**TASK OBJECTIVE**
From the records below, state how many lines include the word "करमन", giving only that number.

**THE DATA**
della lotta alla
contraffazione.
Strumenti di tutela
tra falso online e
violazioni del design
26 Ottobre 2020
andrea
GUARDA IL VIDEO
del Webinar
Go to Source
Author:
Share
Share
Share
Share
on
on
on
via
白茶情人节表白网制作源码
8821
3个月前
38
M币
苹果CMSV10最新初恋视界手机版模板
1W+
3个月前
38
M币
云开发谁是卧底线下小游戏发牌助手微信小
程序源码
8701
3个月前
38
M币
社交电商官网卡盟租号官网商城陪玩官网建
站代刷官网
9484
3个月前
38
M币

==

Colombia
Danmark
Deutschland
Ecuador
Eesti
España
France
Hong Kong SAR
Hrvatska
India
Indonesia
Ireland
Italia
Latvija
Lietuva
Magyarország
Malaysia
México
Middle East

...

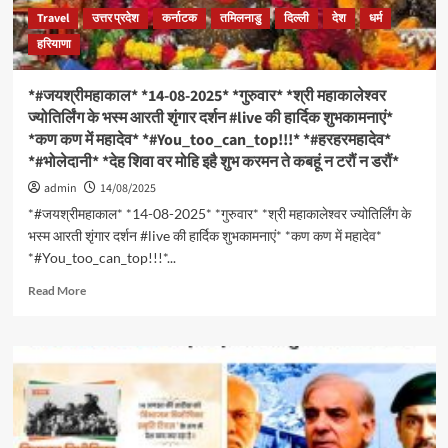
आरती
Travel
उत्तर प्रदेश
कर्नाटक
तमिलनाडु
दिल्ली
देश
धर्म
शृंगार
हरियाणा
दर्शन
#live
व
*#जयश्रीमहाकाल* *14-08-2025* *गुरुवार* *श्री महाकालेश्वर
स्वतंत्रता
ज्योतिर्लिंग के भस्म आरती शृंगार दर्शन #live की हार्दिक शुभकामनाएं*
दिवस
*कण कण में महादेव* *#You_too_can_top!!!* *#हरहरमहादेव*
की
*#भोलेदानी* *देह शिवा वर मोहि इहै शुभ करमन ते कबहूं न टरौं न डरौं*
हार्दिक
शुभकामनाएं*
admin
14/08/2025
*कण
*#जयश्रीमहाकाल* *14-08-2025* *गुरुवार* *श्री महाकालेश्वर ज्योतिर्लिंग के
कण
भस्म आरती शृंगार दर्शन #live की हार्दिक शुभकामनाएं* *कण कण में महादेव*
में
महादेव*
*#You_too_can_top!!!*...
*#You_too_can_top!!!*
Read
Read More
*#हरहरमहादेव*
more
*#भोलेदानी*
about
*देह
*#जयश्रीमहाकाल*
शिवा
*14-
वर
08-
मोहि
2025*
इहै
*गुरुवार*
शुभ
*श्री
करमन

**TASK RESPONSE**
2